● ENTRIES SUPPLIED:

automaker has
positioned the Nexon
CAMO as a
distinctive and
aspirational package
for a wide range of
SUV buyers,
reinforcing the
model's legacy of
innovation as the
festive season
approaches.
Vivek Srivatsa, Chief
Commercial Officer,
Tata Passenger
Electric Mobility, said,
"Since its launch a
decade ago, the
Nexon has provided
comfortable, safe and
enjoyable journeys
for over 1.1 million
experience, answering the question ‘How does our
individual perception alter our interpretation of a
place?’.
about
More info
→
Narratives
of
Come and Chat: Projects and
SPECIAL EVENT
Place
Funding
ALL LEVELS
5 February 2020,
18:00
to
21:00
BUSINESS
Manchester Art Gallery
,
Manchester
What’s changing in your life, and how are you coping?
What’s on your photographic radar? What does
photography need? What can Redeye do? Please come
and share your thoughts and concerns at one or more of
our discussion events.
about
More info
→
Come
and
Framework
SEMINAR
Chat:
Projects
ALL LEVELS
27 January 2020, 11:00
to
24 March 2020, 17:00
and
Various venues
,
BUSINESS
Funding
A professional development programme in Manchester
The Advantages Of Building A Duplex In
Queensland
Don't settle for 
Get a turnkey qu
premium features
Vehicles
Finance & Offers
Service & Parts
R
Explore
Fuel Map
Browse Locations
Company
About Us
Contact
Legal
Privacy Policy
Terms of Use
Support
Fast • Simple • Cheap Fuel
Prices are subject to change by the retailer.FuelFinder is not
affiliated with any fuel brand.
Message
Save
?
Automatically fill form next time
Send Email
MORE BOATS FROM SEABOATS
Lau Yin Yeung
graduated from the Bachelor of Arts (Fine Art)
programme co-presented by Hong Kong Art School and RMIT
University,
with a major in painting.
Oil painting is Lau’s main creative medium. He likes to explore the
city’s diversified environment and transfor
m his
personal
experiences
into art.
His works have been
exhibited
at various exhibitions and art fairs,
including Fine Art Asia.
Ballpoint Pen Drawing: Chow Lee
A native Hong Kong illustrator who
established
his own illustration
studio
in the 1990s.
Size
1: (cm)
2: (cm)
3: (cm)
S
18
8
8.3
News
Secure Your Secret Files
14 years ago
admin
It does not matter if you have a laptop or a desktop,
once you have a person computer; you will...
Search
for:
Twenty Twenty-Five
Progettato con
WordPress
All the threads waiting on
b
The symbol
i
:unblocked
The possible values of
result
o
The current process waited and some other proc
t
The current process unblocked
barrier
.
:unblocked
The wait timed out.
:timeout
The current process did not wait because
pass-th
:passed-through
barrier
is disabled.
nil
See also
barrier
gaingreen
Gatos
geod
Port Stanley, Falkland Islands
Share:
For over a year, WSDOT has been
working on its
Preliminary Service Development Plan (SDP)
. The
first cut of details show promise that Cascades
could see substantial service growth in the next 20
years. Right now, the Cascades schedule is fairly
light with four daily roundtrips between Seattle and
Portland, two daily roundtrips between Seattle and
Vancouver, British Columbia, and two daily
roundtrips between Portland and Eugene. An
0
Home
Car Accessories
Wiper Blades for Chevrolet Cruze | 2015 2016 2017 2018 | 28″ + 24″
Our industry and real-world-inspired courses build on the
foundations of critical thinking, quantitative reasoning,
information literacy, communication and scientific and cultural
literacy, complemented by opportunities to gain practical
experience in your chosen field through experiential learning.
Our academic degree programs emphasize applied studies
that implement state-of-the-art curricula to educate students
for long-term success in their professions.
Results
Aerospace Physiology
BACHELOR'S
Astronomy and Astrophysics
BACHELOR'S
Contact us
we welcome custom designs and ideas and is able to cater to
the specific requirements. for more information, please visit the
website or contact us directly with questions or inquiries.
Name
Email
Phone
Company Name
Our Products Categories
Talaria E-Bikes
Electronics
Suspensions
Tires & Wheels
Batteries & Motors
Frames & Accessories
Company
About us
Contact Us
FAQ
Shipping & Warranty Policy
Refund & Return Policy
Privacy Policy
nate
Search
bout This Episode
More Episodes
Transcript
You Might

● TASK BRIEF:
Please quote the data above in full, with no line missing.

● RESULT FOR THIS EXERCISE:
automaker has
positioned the Nexon
CAMO as a
distinctive and
aspirational package
for a wide range of
SUV buyers,
reinforcing the
model's legacy of
innovation as the
festive season
approaches.
Vivek Srivatsa, Chief
Commercial Officer,
Tata Passenger
Electric Mobility, said,
"Since its launch a
decade ago, the
Nexon has provided
comfortable, safe and
enjoyable journeys
for over 1.1 million
experience, answering the question ‘How does our
individual perception alter our interpretation of a
place?’.
about
More info
→
Narratives
of
Come and Chat: Projects and
SPECIAL EVENT
Place
Funding
ALL LEVELS
5 February 2020,
18:00
to
21:00
BUSINESS
Manchester Art Gallery
,
Manchester
What’s changing in your life, and how are you coping?
What’s on your photographic radar? What does
photography need? What can Redeye do? Please come
and share your thoughts and concerns at one or more of
our discussion events.
about
More info
→
Come
and
Framework
SEMINAR
Chat:
Projects
ALL LEVELS
27 January 2020, 11:00
to
24 March 2020, 17:00
and
Various venues
,
BUSINESS
Funding
A professional development programme in Manchester
The Advantages Of Building A Duplex In
Queensland
Don't settle for 
Get a turnkey qu
premium features
Vehicles
Finance & Offers
Service & Parts
R
Explore
Fuel Map
Browse Locations
Company
About Us
Contact
Legal
Privacy Policy
Terms of Use
Support
Fast • Simple • Cheap Fuel
Prices are subject to change by the retailer.FuelFinder is not
affiliated with any fuel brand.
Message
Save
?
Automatically fill form next time
Send Email
MORE BOATS FROM SEABOATS
Lau Yin Yeung
graduated from the Bachelor of Arts (Fine Art)
programme co-presented by Hong Kong Art School and RMIT
University,
with a major in painting.
Oil painting is Lau’s main creative medium. He likes to explore the
city’s diversified environment and transfor
m his
personal
experiences
into art.
His works have been
exhibited
at various exhibitions and art fairs,
including Fine Art Asia.
Ballpoint Pen Drawing: Chow Lee
A native Hong Kong illustrator who
established
his own illustration
studio
in the 1990s.
Size
1: (cm)
2: (cm)
3: (cm)
S
18
8
8.3
News
Secure Your Secret Files
14 years ago
admin
It does not matter if you have a laptop or a desktop,
once you have a person computer; you will...
Search
for:
Twenty Twenty-Five
Progettato con
WordPress
All the threads waiting on
b
The symbol
i
:unblocked
The possible values of
result
o
The current process waited and some other proc
t
The current process unblocked
barrier
.
:unblocked
The wait timed out.
:timeout
The current process did not wait because
pass-th
:passed-through
barrier
is disabled.
nil
See also
barrier
gaingreen
Gatos
geod
Port Stanley, Falkland Islands
Share:
For over a year, WSDOT has been
working on its
Preliminary Service Development Plan (SDP)
. The
first cut of details show promise that Cascades
could see substantial service growth in the next 20
years. Right now, the Cascades schedule is fairly
light with four daily roundtrips between Seattle and
Portland, two daily roundtrips between Seattle and
Vancouver, British Columbia, and two daily
roundtrips between Portland and Eugene. An
0
Home
Car Accessories
Wiper Blades for Chevrolet Cruze | 2015 2016 2017 2018 | 28″ + 24″
Our industry and real-world-inspired courses build on the
foundations of critical thinking, quantitative reasoning,
information literacy, communication and scientific and cultural
literacy, complemented by opportunities to gain practical
experience in your chosen field through experiential learning.
Our academic degree programs emphasize applied studies
that implement state-of-the-art curricula to educate students
for long-term success in their professions.
Results
Aerospace Physiology
BACHELOR'S
Astronomy and Astrophysics
BACHELOR'S
Contact us
we welcome custom designs and ideas and is able to cater to
the specific requirements. for more information, please visit the
website or contact us directly with questions or inquiries.
Name
Email
Phone
Company Name
Our Products Categories
Talaria E-Bikes
Electronics
Suspensions
Tires & Wheels
Batteries & Motors
Frames & Accessories
Company
About us
Contact Us
FAQ
Shipping & Warranty Policy
Refund & Return Policy
Privacy Policy
nate
Search
bout This Episode
More Episodes
Transcript
You Might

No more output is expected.